Records to process:
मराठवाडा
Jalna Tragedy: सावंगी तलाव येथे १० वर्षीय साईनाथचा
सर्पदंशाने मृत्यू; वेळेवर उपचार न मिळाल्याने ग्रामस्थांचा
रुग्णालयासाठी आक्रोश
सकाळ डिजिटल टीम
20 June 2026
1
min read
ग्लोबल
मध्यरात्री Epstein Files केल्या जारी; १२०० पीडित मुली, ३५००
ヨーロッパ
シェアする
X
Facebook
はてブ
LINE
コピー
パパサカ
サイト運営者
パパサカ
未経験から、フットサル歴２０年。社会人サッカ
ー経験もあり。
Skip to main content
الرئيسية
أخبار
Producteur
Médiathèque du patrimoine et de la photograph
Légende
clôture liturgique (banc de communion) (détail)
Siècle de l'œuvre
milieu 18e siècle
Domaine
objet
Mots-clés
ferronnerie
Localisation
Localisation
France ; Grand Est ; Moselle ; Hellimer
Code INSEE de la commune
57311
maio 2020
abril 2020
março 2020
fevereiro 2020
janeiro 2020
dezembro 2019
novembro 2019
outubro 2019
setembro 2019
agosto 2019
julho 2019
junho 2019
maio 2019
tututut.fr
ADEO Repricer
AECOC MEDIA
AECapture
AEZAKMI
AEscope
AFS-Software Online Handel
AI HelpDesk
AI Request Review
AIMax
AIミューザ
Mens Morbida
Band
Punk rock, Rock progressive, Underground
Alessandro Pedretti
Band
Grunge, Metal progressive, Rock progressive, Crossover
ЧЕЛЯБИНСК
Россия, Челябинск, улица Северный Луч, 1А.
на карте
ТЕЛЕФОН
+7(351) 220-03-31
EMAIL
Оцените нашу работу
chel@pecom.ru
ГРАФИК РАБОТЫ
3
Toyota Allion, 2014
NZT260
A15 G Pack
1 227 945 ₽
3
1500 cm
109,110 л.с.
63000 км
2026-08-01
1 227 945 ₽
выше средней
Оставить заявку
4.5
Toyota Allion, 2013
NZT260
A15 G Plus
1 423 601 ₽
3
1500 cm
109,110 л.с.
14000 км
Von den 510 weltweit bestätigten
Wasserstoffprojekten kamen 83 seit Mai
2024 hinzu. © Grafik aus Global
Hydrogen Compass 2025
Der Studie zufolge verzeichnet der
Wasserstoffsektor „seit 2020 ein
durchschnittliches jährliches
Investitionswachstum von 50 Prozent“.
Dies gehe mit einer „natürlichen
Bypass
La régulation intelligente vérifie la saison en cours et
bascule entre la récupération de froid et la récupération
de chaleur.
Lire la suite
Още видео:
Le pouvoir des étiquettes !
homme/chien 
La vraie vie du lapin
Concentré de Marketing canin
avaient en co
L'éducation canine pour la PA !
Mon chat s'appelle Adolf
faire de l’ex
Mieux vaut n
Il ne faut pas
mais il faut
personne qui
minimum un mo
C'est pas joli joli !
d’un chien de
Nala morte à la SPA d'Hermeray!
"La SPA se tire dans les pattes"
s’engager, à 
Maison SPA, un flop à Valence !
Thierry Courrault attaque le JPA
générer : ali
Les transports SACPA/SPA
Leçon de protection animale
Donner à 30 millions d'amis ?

Your task: Exactly as written above, reproduce all of the entries.

Exercise answer:
मराठवाडा
Jalna Tragedy: सावंगी तलाव येथे १० वर्षीय साईनाथचा
सर्पदंशाने मृत्यू; वेळेवर उपचार न मिळाल्याने ग्रामस्थांचा
रुग्णालयासाठी आक्रोश
सकाळ डिजिटल टीम
20 June 2026
1
min read
ग्लोबल
मध्यरात्री Epstein Files केल्या जारी; १२०० पीडित मुली, ३५००
ヨーロッパ
シェアする
X
Facebook
はてブ
LINE
コピー
パパサカ
サイト運営者
パパサカ
未経験から、フットサル歴２０年。社会人サッカ
ー経験もあり。
Skip to main content
الرئيسية
أخبار
Producteur
Médiathèque du patrimoine et de la photograph
Légende
clôture liturgique (banc de communion) (détail)
Siècle de l'œuvre
milieu 18e siècle
Domaine
objet
Mots-clés
ferronnerie
Localisation
Localisation
France ; Grand Est ; Moselle ; Hellimer
Code INSEE de la commune
57311
maio 2020
abril 2020
março 2020
fevereiro 2020
janeiro 2020
dezembro 2019
novembro 2019
outubro 2019
setembro 2019
agosto 2019
julho 2019
junho 2019
maio 2019
tututut.fr
ADEO Repricer
AECOC MEDIA
AECapture
AEZAKMI
AEscope
AFS-Software Online Handel
AI HelpDesk
AI Request Review
AIMax
AIミューザ
Mens Morbida
Band
Punk rock, Rock progressive, Underground
Alessandro Pedretti
Band
Grunge, Metal progressive, Rock progressive, Crossover
ЧЕЛЯБИНСК
Россия, Челябинск, улица Северный Луч, 1А.
на карте
ТЕЛЕФОН
+7(351) 220-03-31
EMAIL
Оцените нашу работу
chel@pecom.ru
ГРАФИК РАБОТЫ
3
Toyota Allion, 2014
NZT260
A15 G Pack
1 227 945 ₽
3
1500 cm
109,110 л.с.
63000 км
2026-08-01
1 227 945 ₽
выше средней
Оставить заявку
4.5
Toyota Allion, 2013
NZT260
A15 G Plus
1 423 601 ₽
3
1500 cm
109,110 л.с.
14000 км
Von den 510 weltweit bestätigten
Wasserstoffprojekten kamen 83 seit Mai
2024 hinzu. © Grafik aus Global
Hydrogen Compass 2025
Der Studie zufolge verzeichnet der
Wasserstoffsektor „seit 2020 ein
durchschnittliches jährliches
Investitionswachstum von 50 Prozent“.
Dies gehe mit einer „natürlichen
Bypass
La régulation intelligente vérifie la saison en cours et
bascule entre la récupération de froid et la récupération
de chaleur.
Lire la suite
Още видео:
Le pouvoir des étiquettes !
homme/chien 
La vraie vie du lapin
Concentré de Marketing canin
avaient en co
L'éducation canine pour la PA !
Mon chat s'appelle Adolf
faire de l’ex
Mieux vaut n
Il ne faut pas
mais il faut
personne qui
minimum un mo
C'est pas joli joli !
d’un chien de
Nala morte à la SPA d'Hermeray!
"La SPA se tire dans les pattes"
s’engager, à 
Maison SPA, un flop à Valence !
Thierry Courrault attaque le JPA
générer : ali
Les transports SACPA/SPA
Leçon de protection animale
Donner à 30 millions d'amis ?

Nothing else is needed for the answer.